The Cornish Legends that you have to investigate for yourself…
Cornwall is a place of mystery and magic. Many of the Cornish legends are so entwined into tradition that they are still remembered, spoken of and in some cases feared today.
Let your imagination run wild and come and explore the sites of these legends for yourself. All the rugged coastal settings for these tales are less than an hour from our front door…
The Tale of Mother Ivey
Mother Ivey’s Bay – 26 mins
Mother Ivey’s Bay is the epitome of paradise. Tucked away down quiet country lanes and protected by Trevose Head, which shelters the bay from the winds and swells of the North Coast, the calm waters of the bay sparkle turquoise and the sand is untouched and pristine. The headland boasts well maintained foot paths in both directions and on a clear day you can see all the way to St. Ives – 30 miles away across the sea!
It’s believed that Mother Ivey was a local witch who cursed the land at Trevose Head. The headland was owned by a rich, greedy family of pilchard farmers and, when they refused to feed the people of Padstow with their left over catch, the witch showed her wrath by putting a spell on their farm.
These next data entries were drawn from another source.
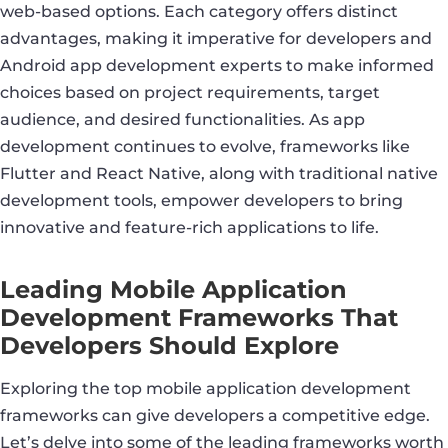
web-based options. Each category offers distinct
advantages, making it imperative for developers and
Android app development experts to make informed
choices based on project requirements, target
audience, and desired functionalities. As app
development continues to evolve, frameworks like
Flutter and React Native, along with traditional native
development tools, empower developers to bring
innovative and feature-rich applications to life.
Leading Mobile Application
Development Frameworks That
Developers Should Explore
Exploring the top mobile application development
frameworks can give developers a competitive edge.
Let’s delve into some of the leading frameworks worth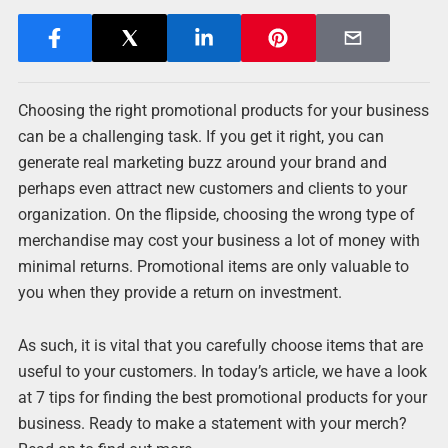
Choosing the right promotional products for your business
can be a challenging task. If you get it right, you can
generate real marketing buzz around your brand and
perhaps even attract new customers and clients to your
organization. On the flipside, choosing the wrong type of
merchandise may cost your business a lot of money with
minimal returns. Promotional items are only valuable to
you when they provide a return on investment.
As such, it is vital that you carefully choose items that are
useful to your customers. In today’s article, we have a look
at 7 tips for finding the best promotional products for your
business. Ready to make a statement with your merch?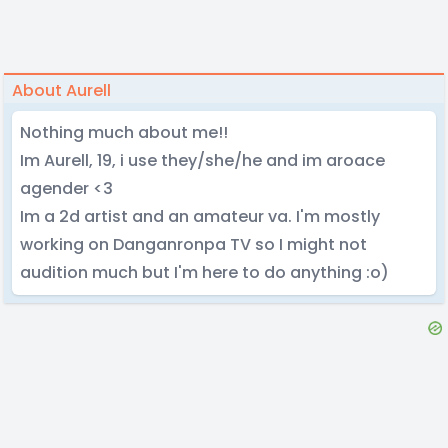
About Aurell
Nothing much about me!!
Im Aurell, 19, i use they/she/he and im aroace
agender <3
Im a 2d artist and an amateur va. I'm mostly
working on Danganronpa TV so I might not
audition much but I'm here to do anything :o)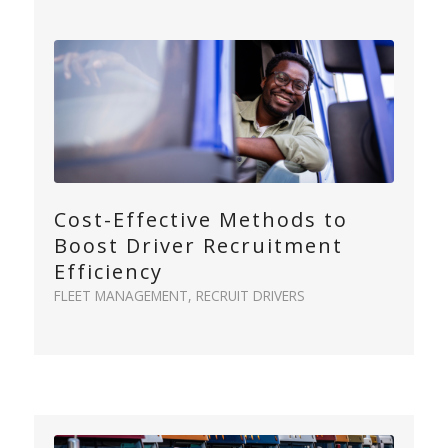
Cost-Effective Methods to
Boost Driver Recruitment
Efficiency
FLEET MANAGEMENT
,
RECRUIT DRIVERS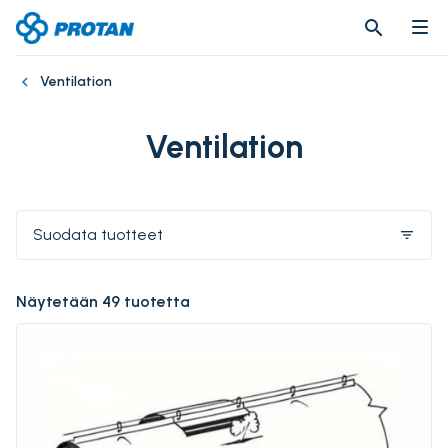
search
search
Ventilation
Ventilation
Suodata tuotteet
filter_list
Näytetään 49 tuotetta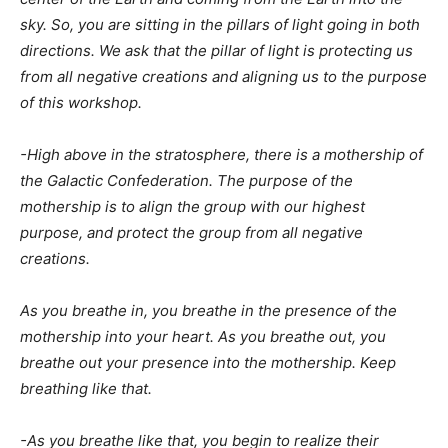
sky. So, you are sitting in the pillars of light going in both
directions. We ask that the pillar of light is protecting us
from all negative creations and aligning us to the purpose
of this workshop.
-High above in the stratosphere, there is a mothership of
the Galactic Confederation. The purpose of the
mothership is to align the group with our highest
purpose, and protect the group from all negative
creations.
As you breathe in, you breathe in the presence of the
mothership into your heart. As you breathe out, you
breathe out your presence into the mothership. Keep
breathing like that.
-As you breathe like that, you begin to realize their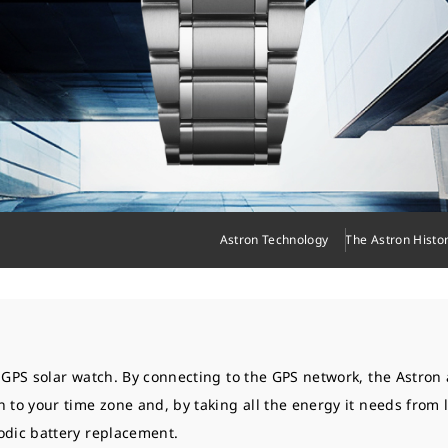
Astron Technology
The Astron Histo
t GPS solar watch. By connecting to the GPS network, the Astron 
n to your time zone and, by taking all the energy it needs from 
odic battery replacement.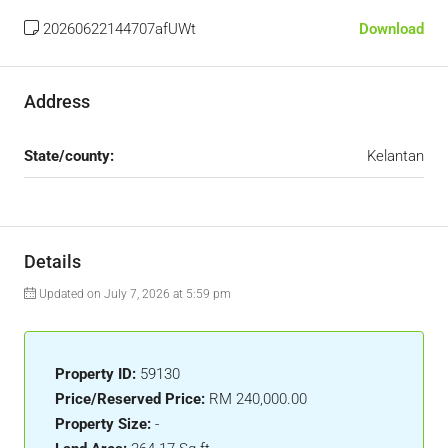
20260622144707afUWt
Download
Address
State/county:
Kelantan
Details
Updated on July 7, 2026 at 5:59 pm
Property ID:
59130
Price/Reserved Price:
RM 240,000.00
Property Size:
-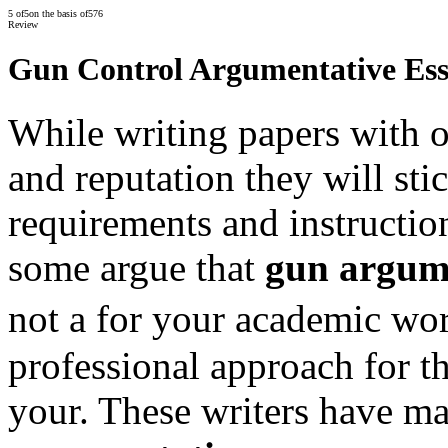
5
of
5
on the basis of
576
Review
Gun Control Argumentative Es
While writing papers with o
and reputation they will sti
requirements and instructio
some argue that
gun argume
not a for your academic wo
professional approach for t
your. These writers have m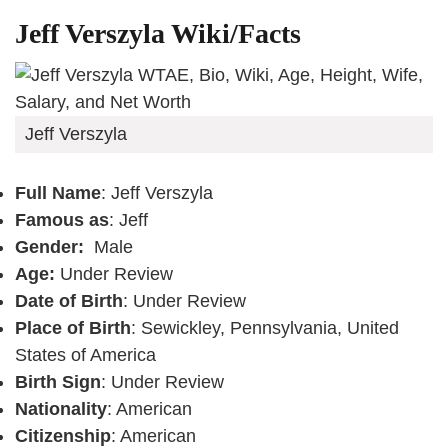
Jeff Verszyla Wiki/Facts
Jeff Verszyla
Full Name
: Jeff Verszyla
Famous as
: Jeff
Gender:
Male
Age:
Under Review
Date of Birth
: Under Review
Place of Birth
: Sewickley, Pennsylvania, United
States of America
Birth Sign
: Under Review
Nationality
: American
Citizenship
: American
Even to this day, people are cautious about working the land as many strange coincidences have occurred whenever people have tried…
The Mermaid of Zennor
Zennor – 52 mins
With beautiful coastal walks, stunning, untouched beaches and a cosy pub serving traditional, warming meals and fresh crab sandwiches alike, it’s well worth the drive down to deep west Cornwall, along the road less travelled to get to the location of our next legend.
The beautiful Mermaid of Zennor is still a prominent legend in the gorgeous mining village of Zennor. She is said to have fallen in love with a local boy when she heard his beautiful singing in the church and together, they ran away to the waves, never to be seen again! Many of the stories say you can hear their stunning songs from the caves below the village, where they supposedly live to this day with their mermaid children.
Crantock Cave Carvings
Crantock Beach – 15 mins
Located just outside Newquay, Crantock boasts the river Gannel which is home to lots of local wildlife and a huge sandy beach with heaps of space for happy dogs and sandcastle builders. The bay is hugely popular with surfers and swimmers and is lifeguarded in the busy summer months.
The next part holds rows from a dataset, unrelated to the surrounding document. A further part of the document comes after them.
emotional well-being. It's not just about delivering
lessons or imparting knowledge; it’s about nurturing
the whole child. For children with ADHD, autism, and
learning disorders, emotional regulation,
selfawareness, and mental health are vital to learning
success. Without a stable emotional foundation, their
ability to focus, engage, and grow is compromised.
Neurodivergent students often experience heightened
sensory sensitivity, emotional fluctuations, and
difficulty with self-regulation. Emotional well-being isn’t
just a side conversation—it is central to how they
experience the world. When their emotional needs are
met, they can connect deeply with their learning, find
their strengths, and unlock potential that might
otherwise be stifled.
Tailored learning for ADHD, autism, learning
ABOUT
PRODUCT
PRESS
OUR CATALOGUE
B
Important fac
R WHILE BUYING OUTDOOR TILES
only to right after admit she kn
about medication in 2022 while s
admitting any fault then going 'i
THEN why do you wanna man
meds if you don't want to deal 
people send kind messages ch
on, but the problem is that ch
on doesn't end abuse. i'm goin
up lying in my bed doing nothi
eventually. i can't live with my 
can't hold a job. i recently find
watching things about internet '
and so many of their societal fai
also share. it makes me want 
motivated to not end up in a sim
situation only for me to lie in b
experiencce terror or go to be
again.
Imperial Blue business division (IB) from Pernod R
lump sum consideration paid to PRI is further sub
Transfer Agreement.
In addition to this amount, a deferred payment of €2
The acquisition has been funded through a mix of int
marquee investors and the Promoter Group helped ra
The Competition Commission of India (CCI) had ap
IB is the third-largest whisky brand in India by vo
Visiting the cave carvings is a must-see when you’re in Cornwall. The incredible carvings are of a woman and her horse, etched into the rock by her lonely lover. The tale tells of a beautiful woman who was riding her horse along Crantock Beach when the tide suddenly came in and washed them both away. Her sweetheart was left behind, wandering the beach in the hope she would come back. Legend has it he used to wait in the cave, where he felt her presence was strongest. Alas, she’s said to have never returned, but the cave carvings that remain are a constant reminder of his love for her.
The Giant of Bedruthan
Bedruthan Steps – 20 mins
This stunning Area of Outstanding Natural Beauty is home to a National Trust car park with plenty of parking and a cute little café serving delicious cream teas, cakes, home made pies and steaming coffee.
The footpath takes you along the striking coastline to 149 steps, carved into the cliff face that lead you down to the beach of Bedruthan. Scattered with caves and plenty of rock pools for sea anemone spotting and star fish gazing, legend has it that the rock stacks out to sea were used as stepping stones by the Giant Bedruthan to leap across the bays.
The Doom Bar
Padstow Estuary – 22 mins
Padstow is a gorgeous, traditional Cornish fishing village with lots of lovely cafés, pubs and shops. Today, Doom Bar is the name of a delicious local ale brewed by Sharps and taking the Padstow to Rock ferry across the Doom Bar is a lovely day trip for the whole family.
But this legend is a bit of a darker tale and tells of how the infamous Doom Bar in the Camel Estuary came about. The Doom Bar is a sunken bank in the centre of the estuary that, at low tide, can beach ships and cause strong rips and breaking waves in otherwise calm waters.
Variations of the story differ but they all tell of a beautiful mermaid that lived in the estuary who was killed by a local sailor. The motive of the man changes from storyteller to storyteller; some say he was in love with her and she refused to marry him, others say she was mistaken for a seal. Apparently, in her final moments of life, the mermaid cursed her home with a huge storm that whipped up the sea bed and formed the Doom Bar as we know it today.
So there you have it, our favourite tales of Cornish legends. Which ones do you believe?